Journées du patrimoine, vues de l'exposition, Église saint Barthélémy, Emmerin, 2011
Processions est la rencontre ou la conflagration de trois processions : la procession religieuse qui anime l’église lors des moments importants de la vie paroissiale, la procession culturelle qui presse les curieux à visiter un tel lieu, et la procession commerciale qui tend à nous détourner des deux autres ou à les écraser sur elle.
Au sol, on découvre la répétition d’une empreinte de pouce, déposée sans volonté de faire une image. Chaque empreinte est la trace du geste, du corps qui s’incline vers le sol, qui prend contact avec ce qui est sous nos pieds. C’est une sorte de procession au ralenti, le pouce touchant ce que les pieds ont usé depuis de nombreuses années. C’est ce passage du temps, cette usure des processions, qui est répété par le passage des visiteurs qui vont peu à peu effacer les empreintes pour passer du portail à l’autel et de l’autel au portail. La procession artistique s’effaçant ainsi dans la procession cultuelle et culturelle.
Suspendue au-dessus de l’entrée, tel un vitrail opaque, une affiche répond au voile d’empreintes du sol de la nef. Le geste est le même, mais cette-fois-ci, les empreintes sont intouchables, hissées hors d’atteinte. Cette peinture est donc une sorte de vestige, de souvenir d’un geste, d’une identité qui s’efface à mesure qu’elle se répète, celle du peintre mais peut-être aussi celle de l’art. Au revers de la peinture, se trouve ainsi une publicité pour un téléviseur qui nous rappelle que la consommation est désormais le support et la raison de toutes les processions.
[EN]
Processions is the encounter, or rather the conflagration, of three processions: the religious procession that animates the church during important moments in parish life, the cultural procession that draws curious visitors to such a place, and the commercial procession that tends to distract us from the other two or overwhelm them.

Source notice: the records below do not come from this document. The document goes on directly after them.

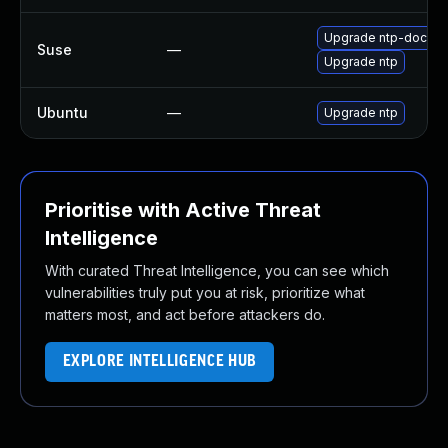
Upgrade ntp-doc
Suse
—
Upgrade ntp
Ubuntu
—
Upgrade ntp
Prioritise with Active Threat
Intelligence
With curated Threat Intelligence, you can see which
vulnerabilities truly put you at risk, prioritize what
matters most, and act before attackers do.
EXPLORE INTELLIGENCE HUB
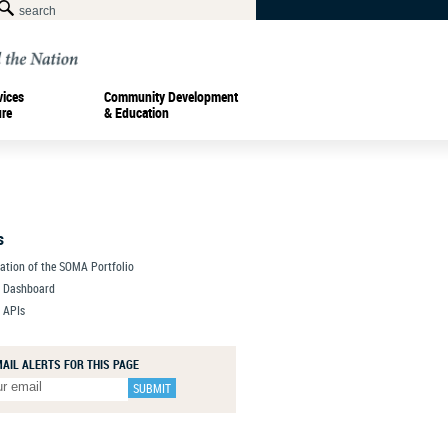
vices
Community Development
ure
& Education
s
zation of the SOMA Portfolio
a Dashboard
 APIs
MAIL ALERTS FOR THIS PAGE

On the ground, we discover the repetition of a thumbprint, left without any intention of creating an image. Each print is the trace of a gesture, of the body bending towards the ground, making contact with what lies beneath our feet. It is a kind of slow-motion procession, the thumb touching what feet have worn down over many years. It is this passage of time, this wear and tear of processions, that is repeated by the passage of visitors who will gradually erase the prints as they move from the portal to the altar and from the altar back to the portal. The artistic procession thus fades into the religious and cultural procession.
Suspended above the entrance, like an opaque stained-glass window, a poster echoes the veil of imprints on the nave floor. The gesture is the same, but this time, the imprints are untouchable, hoisted out of reach. This painting is thus a kind of vestige, a memory of a gesture, of an identity that fades as it is repeated—that of the painter, but perhaps also that of art itself. On the reverse of the painting, there is an advertisement for a television, reminding us that consumption is now both the medium and the reason for all processions.